A shared data repository for MSBA group project datasets.
Size: 75,000 rows × 4 columns
A balanced dataset containing book-user interaction edges across three genres (romance, fiction, etc.).
- Columns: genre, book_id, book_title, user_id
- Use case: Network analysis, graph-based projects, genre classification
Size: 5,500 rows × 23 columns
A training dataset with comparative metrics between two Twitter users (A and B). Each row contains user engagement statistics and network features.

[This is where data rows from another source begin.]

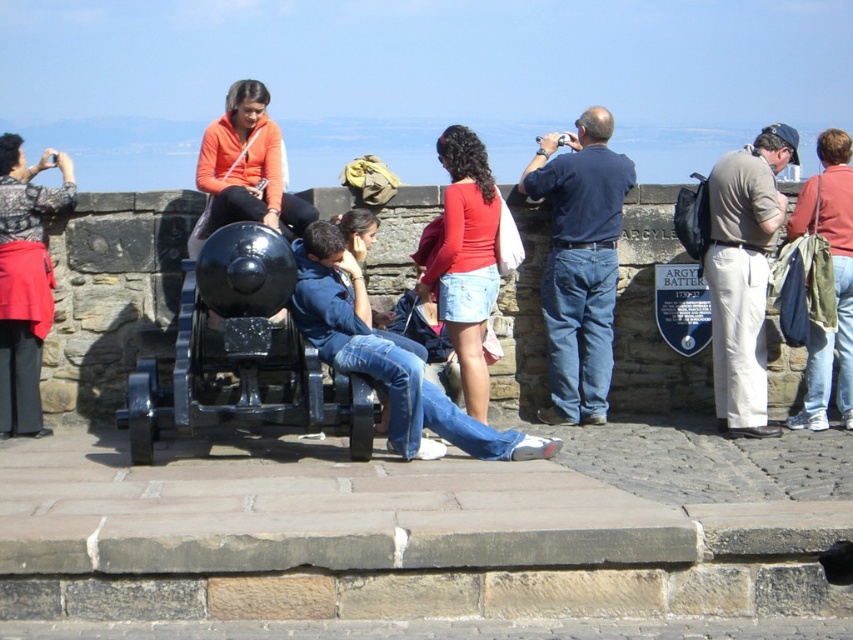 Between matte black camera at left and denim shorts at center, which one appears on the left side from the viewer's perspective?

matte black camera at left

Who is more distant from viewer, (x=0, y=326) or (x=456, y=348)?

The point (x=0, y=326) is more distant.

Who is more distant from viewer, (36,422) or (474,209)?

The point (36,422) is behind.

Identify the location of matte black camera at left. The image size is (853, 640). (25, 280).

Between khaki cotton pants at right and denim jeans at right, which one is positioned lower?

Positioned lower is khaki cotton pants at right.

Where is `khaki cotton pants at right`? Image resolution: width=853 pixels, height=640 pixels. khaki cotton pants at right is located at coordinates (744, 275).

Is khaki cotton pants at right above denim shorts at center?

Actually, khaki cotton pants at right is below denim shorts at center.

Is point (735, 221) positioned after point (480, 160)?

No, it is in front of (480, 160).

- Key columns: Choice (target variable), follower counts, engagement metrics, network features for users A and B
- Use case: Twitter influence analysis, user comparison models, machine learning classification
Size: 3,897 rows × 10 columns
A sample of tweets with user and engagement information.
- Columns: ids, screen_name, followers, retweet, inreplyto, favorite, friends, listed, location, text
- Use case: Twitter sentiment analysis, text mining, social media research
various-public-project-datasets/
├── README.md # This file
├── edges_3genres_balanced_500books.csv # Book-user network data
├── train.csv # User comparison training data
├── tweets_sample.csv # Tweet samples with metadata
└── keep_txt.txt # (Placeholder file)
These datasets are available for use in MSBA group projects. Feel free to download and use any dataset as needed for your analysis and modeling.
Last updated: February 2026